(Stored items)
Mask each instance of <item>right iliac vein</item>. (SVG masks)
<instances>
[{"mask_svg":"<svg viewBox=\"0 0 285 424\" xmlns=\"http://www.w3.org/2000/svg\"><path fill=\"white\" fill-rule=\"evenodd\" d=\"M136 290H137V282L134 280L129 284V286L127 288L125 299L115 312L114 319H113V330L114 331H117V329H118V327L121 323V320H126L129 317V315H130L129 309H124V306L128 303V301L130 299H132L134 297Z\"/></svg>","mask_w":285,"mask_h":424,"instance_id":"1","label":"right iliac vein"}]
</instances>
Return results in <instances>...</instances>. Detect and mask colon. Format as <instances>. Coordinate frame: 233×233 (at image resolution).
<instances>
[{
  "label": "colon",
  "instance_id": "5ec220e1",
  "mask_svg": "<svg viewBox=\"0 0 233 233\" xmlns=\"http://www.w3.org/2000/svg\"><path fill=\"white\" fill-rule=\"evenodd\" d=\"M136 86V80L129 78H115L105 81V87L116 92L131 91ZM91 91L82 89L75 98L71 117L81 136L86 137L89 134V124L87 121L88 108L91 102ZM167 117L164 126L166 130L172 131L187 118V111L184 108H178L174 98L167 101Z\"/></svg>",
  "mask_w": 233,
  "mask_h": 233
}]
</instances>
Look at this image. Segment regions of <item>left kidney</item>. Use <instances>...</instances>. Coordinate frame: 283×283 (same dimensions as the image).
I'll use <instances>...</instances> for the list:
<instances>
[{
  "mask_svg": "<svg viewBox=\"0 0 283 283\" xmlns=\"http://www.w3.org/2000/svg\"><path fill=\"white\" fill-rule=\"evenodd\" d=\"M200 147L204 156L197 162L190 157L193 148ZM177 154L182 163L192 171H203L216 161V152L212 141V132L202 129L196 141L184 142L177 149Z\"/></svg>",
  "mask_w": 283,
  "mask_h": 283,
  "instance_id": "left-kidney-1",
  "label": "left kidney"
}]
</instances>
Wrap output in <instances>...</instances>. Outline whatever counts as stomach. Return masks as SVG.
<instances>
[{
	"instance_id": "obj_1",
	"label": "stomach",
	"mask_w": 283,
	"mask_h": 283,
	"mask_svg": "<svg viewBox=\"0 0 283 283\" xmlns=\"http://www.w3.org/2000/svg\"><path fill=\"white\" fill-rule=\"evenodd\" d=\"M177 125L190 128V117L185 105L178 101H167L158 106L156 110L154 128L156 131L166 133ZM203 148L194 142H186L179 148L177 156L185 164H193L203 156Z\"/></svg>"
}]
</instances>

■ TASK TO CARRY OUT:
The answer must be the lines from the one containing "Look at this" to the final line of the data above, copied exactly, both included, with nothing added.

■ RESPONSE AREA:
Look at this image. Segment regions of <item>left kidney</item>. Use <instances>...</instances>. Coordinate frame: 283×283 (same dimensions as the image).
I'll use <instances>...</instances> for the list:
<instances>
[{
  "mask_svg": "<svg viewBox=\"0 0 283 283\" xmlns=\"http://www.w3.org/2000/svg\"><path fill=\"white\" fill-rule=\"evenodd\" d=\"M200 147L204 156L197 162L190 157L193 148ZM177 154L182 163L192 171H203L216 161V152L212 141V132L202 129L196 141L184 142L177 149Z\"/></svg>",
  "mask_w": 283,
  "mask_h": 283,
  "instance_id": "left-kidney-1",
  "label": "left kidney"
}]
</instances>
Wrap output in <instances>...</instances>. Outline whatever counts as stomach. Return masks as SVG.
<instances>
[{
	"instance_id": "obj_1",
	"label": "stomach",
	"mask_w": 283,
	"mask_h": 283,
	"mask_svg": "<svg viewBox=\"0 0 283 283\" xmlns=\"http://www.w3.org/2000/svg\"><path fill=\"white\" fill-rule=\"evenodd\" d=\"M177 125L190 128V117L185 105L178 101H167L158 106L156 110L154 128L156 131L166 133ZM203 148L194 142H186L179 148L177 156L185 164H193L203 156Z\"/></svg>"
}]
</instances>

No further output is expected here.